● Task instructions
Among the lines of the data below, count those that hold the word "Ingwer". Answer with the number alone.

● Records for this exercise

◇ ◇ ◇

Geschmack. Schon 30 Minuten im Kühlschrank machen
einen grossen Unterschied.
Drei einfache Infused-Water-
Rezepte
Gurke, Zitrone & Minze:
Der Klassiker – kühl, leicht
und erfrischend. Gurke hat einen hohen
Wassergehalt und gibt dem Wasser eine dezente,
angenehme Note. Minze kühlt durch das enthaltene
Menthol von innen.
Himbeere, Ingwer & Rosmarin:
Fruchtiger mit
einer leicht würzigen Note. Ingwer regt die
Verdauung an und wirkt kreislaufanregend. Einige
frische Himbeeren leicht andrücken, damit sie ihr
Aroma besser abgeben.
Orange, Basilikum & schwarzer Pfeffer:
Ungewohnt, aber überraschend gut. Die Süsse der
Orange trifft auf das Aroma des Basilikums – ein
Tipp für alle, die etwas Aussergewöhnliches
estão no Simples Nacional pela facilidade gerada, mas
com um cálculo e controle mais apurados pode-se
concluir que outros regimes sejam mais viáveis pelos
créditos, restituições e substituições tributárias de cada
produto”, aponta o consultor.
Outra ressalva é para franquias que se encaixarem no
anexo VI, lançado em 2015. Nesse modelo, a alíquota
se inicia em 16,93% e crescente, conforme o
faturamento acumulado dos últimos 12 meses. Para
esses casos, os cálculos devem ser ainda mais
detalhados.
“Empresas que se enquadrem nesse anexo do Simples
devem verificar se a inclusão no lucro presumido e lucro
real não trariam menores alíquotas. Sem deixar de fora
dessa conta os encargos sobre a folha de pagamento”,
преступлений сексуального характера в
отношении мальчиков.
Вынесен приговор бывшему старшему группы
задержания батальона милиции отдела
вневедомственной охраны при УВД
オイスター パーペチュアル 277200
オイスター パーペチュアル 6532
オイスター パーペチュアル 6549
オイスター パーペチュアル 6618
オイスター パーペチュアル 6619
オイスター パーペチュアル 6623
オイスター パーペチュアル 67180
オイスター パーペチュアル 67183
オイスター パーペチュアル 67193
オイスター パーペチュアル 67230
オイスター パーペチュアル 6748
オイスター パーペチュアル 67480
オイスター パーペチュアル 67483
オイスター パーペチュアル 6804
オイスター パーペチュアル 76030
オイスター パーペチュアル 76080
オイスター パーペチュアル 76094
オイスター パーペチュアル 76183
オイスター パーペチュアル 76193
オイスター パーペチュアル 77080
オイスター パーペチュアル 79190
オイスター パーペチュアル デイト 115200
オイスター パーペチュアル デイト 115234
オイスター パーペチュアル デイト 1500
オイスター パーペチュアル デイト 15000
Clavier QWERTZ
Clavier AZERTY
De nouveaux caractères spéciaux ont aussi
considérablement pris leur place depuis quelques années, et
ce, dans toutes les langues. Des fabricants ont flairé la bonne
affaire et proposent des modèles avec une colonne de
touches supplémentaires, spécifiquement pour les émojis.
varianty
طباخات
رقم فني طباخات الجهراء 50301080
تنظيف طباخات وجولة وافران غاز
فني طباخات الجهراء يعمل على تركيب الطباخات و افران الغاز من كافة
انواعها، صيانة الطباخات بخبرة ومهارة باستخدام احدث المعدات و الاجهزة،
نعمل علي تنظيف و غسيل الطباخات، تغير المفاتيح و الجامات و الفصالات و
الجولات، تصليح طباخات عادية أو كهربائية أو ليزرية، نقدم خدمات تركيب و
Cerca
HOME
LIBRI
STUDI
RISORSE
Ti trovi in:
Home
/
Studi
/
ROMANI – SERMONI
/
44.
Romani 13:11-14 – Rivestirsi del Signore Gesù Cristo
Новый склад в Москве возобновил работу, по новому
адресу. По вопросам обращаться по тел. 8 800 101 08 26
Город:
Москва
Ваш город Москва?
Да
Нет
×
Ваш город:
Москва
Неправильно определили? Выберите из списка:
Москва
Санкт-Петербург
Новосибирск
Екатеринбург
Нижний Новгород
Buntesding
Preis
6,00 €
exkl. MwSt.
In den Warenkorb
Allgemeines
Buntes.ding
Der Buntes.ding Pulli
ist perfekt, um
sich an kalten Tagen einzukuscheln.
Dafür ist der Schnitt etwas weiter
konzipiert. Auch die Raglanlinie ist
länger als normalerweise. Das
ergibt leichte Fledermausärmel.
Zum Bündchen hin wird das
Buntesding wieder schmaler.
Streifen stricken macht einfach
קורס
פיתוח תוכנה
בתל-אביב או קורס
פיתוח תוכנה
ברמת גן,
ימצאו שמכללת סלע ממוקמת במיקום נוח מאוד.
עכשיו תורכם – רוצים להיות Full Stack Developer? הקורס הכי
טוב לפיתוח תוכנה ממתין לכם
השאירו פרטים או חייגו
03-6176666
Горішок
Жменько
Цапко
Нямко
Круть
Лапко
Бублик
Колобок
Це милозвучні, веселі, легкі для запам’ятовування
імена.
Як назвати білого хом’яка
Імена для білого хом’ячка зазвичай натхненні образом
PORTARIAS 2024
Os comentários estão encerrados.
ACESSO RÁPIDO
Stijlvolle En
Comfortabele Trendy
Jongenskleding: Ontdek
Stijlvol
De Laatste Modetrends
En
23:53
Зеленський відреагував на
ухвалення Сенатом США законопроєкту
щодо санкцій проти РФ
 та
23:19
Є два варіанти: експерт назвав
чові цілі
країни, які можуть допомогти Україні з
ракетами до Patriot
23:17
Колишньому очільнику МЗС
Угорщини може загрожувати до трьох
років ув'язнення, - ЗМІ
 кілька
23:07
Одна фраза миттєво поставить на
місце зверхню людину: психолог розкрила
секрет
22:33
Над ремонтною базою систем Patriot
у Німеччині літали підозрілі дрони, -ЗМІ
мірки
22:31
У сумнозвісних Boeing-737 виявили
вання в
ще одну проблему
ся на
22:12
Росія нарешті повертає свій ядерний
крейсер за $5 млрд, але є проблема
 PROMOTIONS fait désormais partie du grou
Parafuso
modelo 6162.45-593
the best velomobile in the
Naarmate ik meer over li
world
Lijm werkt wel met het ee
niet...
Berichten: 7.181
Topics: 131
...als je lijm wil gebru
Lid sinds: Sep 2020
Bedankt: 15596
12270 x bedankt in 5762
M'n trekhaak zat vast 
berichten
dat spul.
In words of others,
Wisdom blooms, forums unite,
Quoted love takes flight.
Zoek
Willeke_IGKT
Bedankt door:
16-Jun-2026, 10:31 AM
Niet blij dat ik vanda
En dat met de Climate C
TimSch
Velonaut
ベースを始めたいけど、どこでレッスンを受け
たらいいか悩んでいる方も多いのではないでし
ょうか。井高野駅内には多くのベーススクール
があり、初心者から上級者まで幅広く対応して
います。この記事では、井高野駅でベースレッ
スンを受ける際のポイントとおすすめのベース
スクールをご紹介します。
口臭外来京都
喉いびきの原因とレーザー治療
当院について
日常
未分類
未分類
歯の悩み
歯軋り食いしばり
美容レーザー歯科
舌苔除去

◇ ◇ ◇

● Result of this exercise
2